By John Lynds
In an informal session last week the state legislature passed a bill that will delay the implementation of recreational marijuana for six months.
While the bill will have zero affect on possessing or home growing marijuana, which went into effect on December 15, lawmakers said they needed some time to study how legalization was implemented in other states and borrow best practices for how to tax, regulate and collect revenues from marijuana sales.
“The legalization of recreational marijuana is a significant change in Massachusetts that deserves a thoughtful and prudent approach with respect to implementation,” said Rep. Adrian Madaro. “Building in time to analyze best practices and craft rational rules and regulations will diminish the possibility of shortcomings in the future.”
Madaro added that a lot of thought will go into how revenues from statewide marijuana sales will be distributed to help boost local economies for cities and towns.
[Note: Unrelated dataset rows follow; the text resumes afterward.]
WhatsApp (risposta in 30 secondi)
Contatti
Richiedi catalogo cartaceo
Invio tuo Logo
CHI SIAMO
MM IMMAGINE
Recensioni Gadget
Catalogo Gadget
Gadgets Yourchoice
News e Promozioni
Madaro also said Massachusetts is in a unique position to learn from how other states like Colorado, Oregon, and Washington implemented such laws and gauge what worked and what did not work as recreational marijuana became more readily available.
According to a joint press release from Senate President Stan Rosenberg and Speaker Robert DeLeo the ballot measure approved by voters in November established firm deadlines for the state to appoint the Cannabis Control Commission, draft and approve regulations, vet applicants and issue licenses for retail sales and cultivation, and to establish seed-to-sale tracking systems.
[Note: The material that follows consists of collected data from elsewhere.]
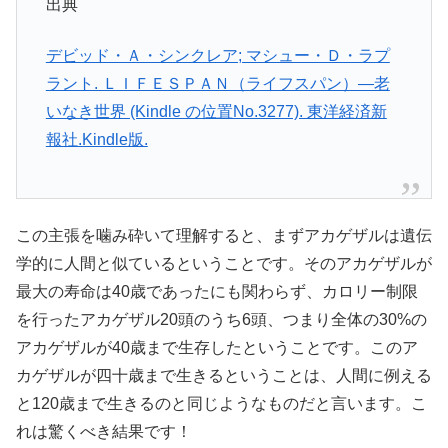
出典
デビッド・Ａ・シンクレア; マシュー・Ｄ・ラプ
ラント. ＬＩＦＥＳＰＡＮ（ライフスパン）―老
いなき世界 (Kindle の位置No.3277). 東洋経済新
報社.Kindle版.
この主張を噛み砕いて理解すると、まずアカゲザルは遺伝
学的に人間と似ているということです。そのアカゲザルが
最大の寿命は40歳であったにも関わらず、カロリー制限
を行ったアカゲザル20頭のうち6頭、つまり全体の30%の
アカゲザルが40歳まで生存したということです。このア
カゲザルが四十歳まで生きるということは、人間に例える
と120歳まで生きるのと同じようなものだと言います。こ
れは驚くべき結果です！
The legislation passed last week will extend each deadline by a period of six months allowing the legislature more time to improve the ballot question, take up issues not addressed by the ballot question, and allow the state more time to implement the will of the voters.
“The legislature has a responsibility to implement the will of the voters while also protecting public health and public safety,” said Rosenberg in a statement. “This short delay will allow the necessary time for the Legislature to work with stakeholders on improving the new law. Luckily, we are in a position where we can learn from the experiences of other states to implement the most responsible recreational marijuana law in the country.”
DeLeo added that the legislature’s goal has always been to make sure that the intent of the voters is carried out.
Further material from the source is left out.